Mercredi 16 novembre, 4h du matin. Florian, Ophélie, Sabine, Rémi, Lucas et Julia partent d’Auchel pour décoller de Lesquin et arriver en Pologne vers 9h. Les attendent la visite du camp de concentration Auschwitz 1, puis, l’après-midi, à Cracovie, celle du musée Oskar Schindler et d’une vieille synagogue. Après avoir assisté à un concert donné dans la nouvelle synagogue, les lycéens ont écouté la première partie des témoignages des rescapés. Le lendemain, jeudi 17 novembre, le groupe a découvert le camp d’extermination Auschwitz 2, avant d’autres témoignages et le retour à Lesquin à 21h.

Vendredi matin, les réactions des élèves fusent. Ce qui a le plus marqué Florian, c’est « la dernière phrase de la guide » : l’endroit où s’est produit l’extermination est très petit, « ce n’est rien par rapport à l’ensemble du camp ». Julia, elle, est scandalisée par « l’industrialisation de la mort : c’est horrible d’en arriver là à notre époque ». Sabine renchérit : « Je suis étonnée et choquée. Ça fait à peine deux générations que ça s’est passé ! »

« L’histoire, ça n’est pas noir et blanc »

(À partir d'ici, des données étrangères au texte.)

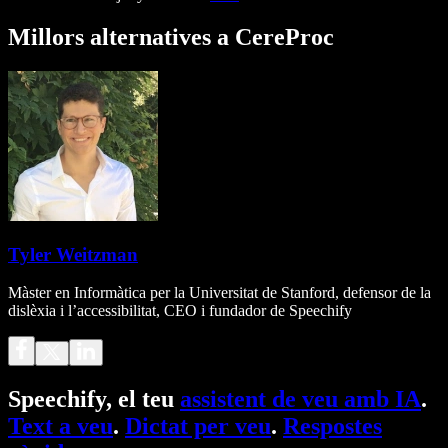
Millors alternatives a CereProc
Tyler Weitzman
Màster en Informàtica per la Universitat de Stanford, defensor de la
dislèxia i l’accessibilitat, CEO i fundador de Speechify
Speechify, el teu
assistent de veu amb IA
.
Text a veu
.
Dictat per veu
.
Respostes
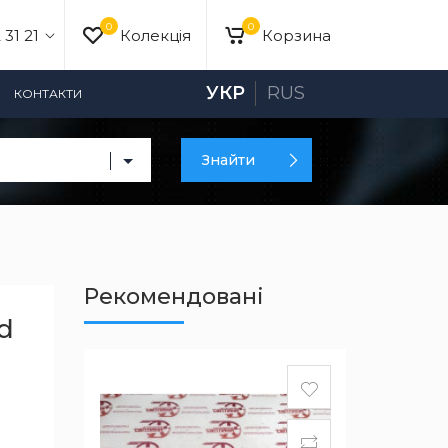
0
0
 31 21
Колекція
Корзина
УКР
RUS
КОНТАКТИ
Знайти
Рекомендовані
d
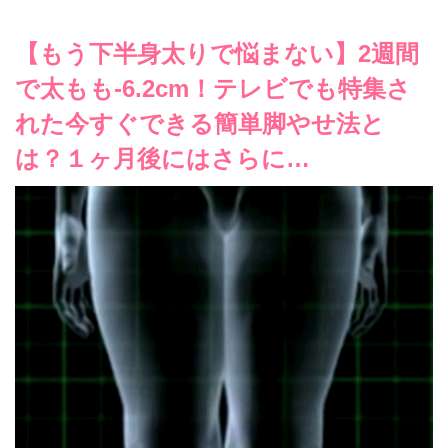
【もう下半身太りで悩まない】2週間
で太もも-6.2cm！テレビでも特集さ
れた今すぐできる簡単脚やせ法と
は？１ヶ月後にはさらに…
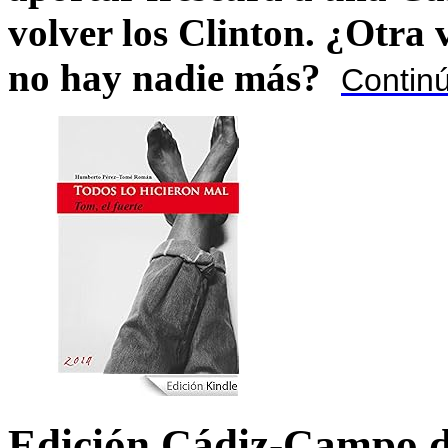
volver los Clinton. ¿Otra
no hay nadie más?
Contin
Edición Cádiz-Campo d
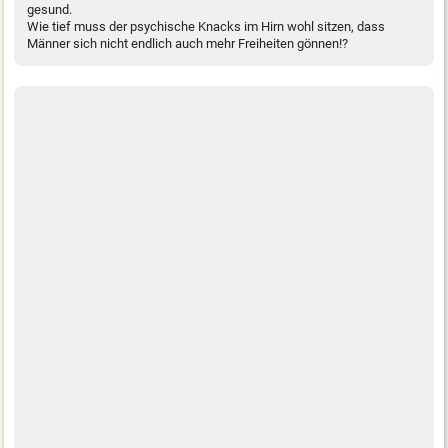
gesund.
Wie tief muss der psychische Knacks im Hirn wohl sitzen, dass
Männer sich nicht endlich auch mehr Freiheiten gönnen!?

Florian reprend : « On a appris plein de choses d’un coup : comme quoi, la Seconde Guerre mondiale est vraiment une grosse partie de l’histoire ». Quant à Ophélie, elle estime qu’« on ne peut pas réfuter l’existence des chambres à gaz. Il y a des preuves partout » : des tonnes de cheveux, 80 000 chaussures de toutes les tailles, des traces de Zyklon B dans des tapis... Rémy, lui, dénonce la lâcheté de ceux qui enfermaient les Juifs dans les chambres à gaz. Sans aller jusqu’à dire que ce voyage les a profondément changés, Florian estime : « Ça fait réfléchir. On se pose des questions sur ce qui se passe maintenant. Ça a évolué, mais des gens ont encore ce mode de pensée ». De son côté, Julia souligne : « On comprend mieux. C’était rapide, ces deux jours, mais plus tard, ça va revenir ». Et pour Stéphane Henry, professeur d’histoire-géographie, « ça réveille une vigilance en nous. Ne pas prendre au sérieux, tolérer certaines choses, ça habitue les gens à penser comme ça et à force, ils acceptent des horreurs. Il faut toujours lutter contre l’intolérance, la discrimination ». Julia ajoute : « Ce qui m’a fait réfléchir c’est quand la guide a dit « pensez que les Allemands n’étaient pas les seuls ». Certains étaient gentils et justes ». Et Stéphane Henry de conclure : « L’histoire, ça n’est pas noir et blanc. En chacun de nous sommeille une partie noire. Ce voyage n’est pas seulement une leçon d’histoire : ça touche notre humanité ».